Montessori Elementary Homeschool Blog - with documentation of our infant Montessori, toddler Montessori, and primary Montessori experiences; as well as preparation for the upcoming adolescent Montessori homeschool years.

Saturday, December 1, 2012

Passing from One Square to Another

After our work with the cubing part 1 and part 2, I figured it was probably time to officially present "Passing From One Square to Another" since he'd already done the allegedly harder work of "Passing From One Cube to Another" (just subsequent passings at this point - not jumping two sizes).

rebuilding the square of pythagoras from primary
YES, this comes in a LOT in elementary
in particular using the bead bars! 

First he wanted to stack the squares to make a flat pyramid.
Then he turned them a bit to make them "fancy"
(think of all the art ideas a child could do with this work alone!)

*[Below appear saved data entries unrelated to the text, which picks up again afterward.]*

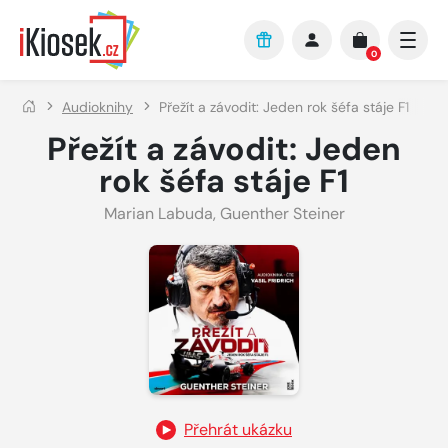
Přejít na hlavní obsah
0
Audioknihy
Přežít a závodit: Jeden rok šéfa stáje F1
Přežít a závodit: Jeden
rok šéfa stáje F1
Marian Labuda
,
Guenther Steiner
Přehrát ukázku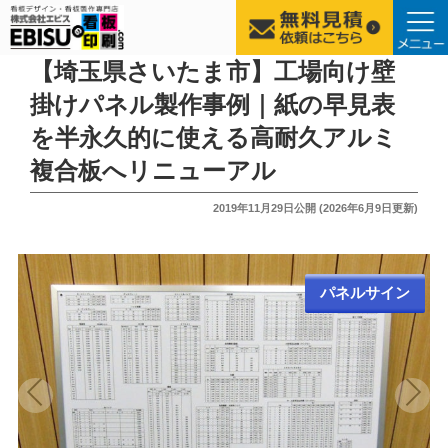
コ
【埼玉県さいたま市】工場向け壁
ン
掛けパネル製作事例｜紙の早見表
テ
を半永久的に使える高耐久アルミ
ン
ツ
複合板へリニューアル
へ
投
2019年11月29日
公開 (
2026年6月9日
更新)
ス
稿
キ
日:
ッ
プ
パネルサイン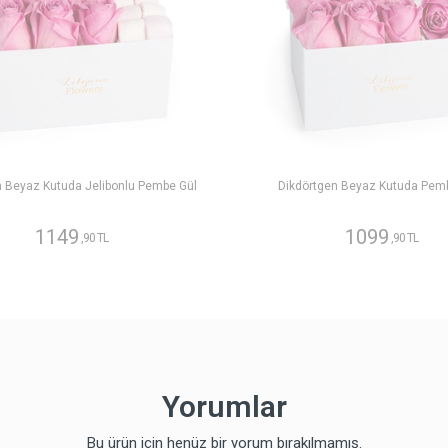
n Beyaz Kutuda Jelibonlu Pembe Gül
Dikdörtgen Beyaz Kutuda Pem
1149
1099
,90 TL
,90 TL
Yorumlar
Bu ürün için henüz bir yorum bırakılmamış.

Backwards order - he passed from square of 6 to 7;
then he passed from square of 5 to 8.
Hm. Looks like the binomial cube he said.
Then quickly added: but DIFFERENT colors!
(see previous posts on cubing to get the joke)

Displaying the originals with the finals. 
When we were done, we verbalized what we had done. We also noted that pattern on each side - for example, the square of 7 IS the square of 6 plus the square of 1, but with two rectangles add of 1 taken 6 times. The square of 8 IS the square of 5 plus the square of 3 plus 2 rectangles of 5 taken 3 times.

Now let's look at the values: the square of 7 (49) is the square of 6 (36) plus the square of 1 (1) plus those two 6x1 rectangles (12). It adds up!

Repeat with the second square. It still works!

Yep. We did the work out of order - some things are entirely ok to change up! This was all strong interest-driven and the main pre-requisites were in place - that's ALL that matters! We have plenty of time to review the concepts again and again to be sure of thorough understanding. (and see my previous posts this past week on that aha! moment when a child verbalizes something his actions have shown he's known for YEARS) ;)

Yes, scope and sequences are great - they get us organized - but feel free to diverge from it! Cover pre-reqs (could be informally) - that's all that matters!


  1. I love your organic approach...and your child really understood! You followed his process and that is authentic Montessori!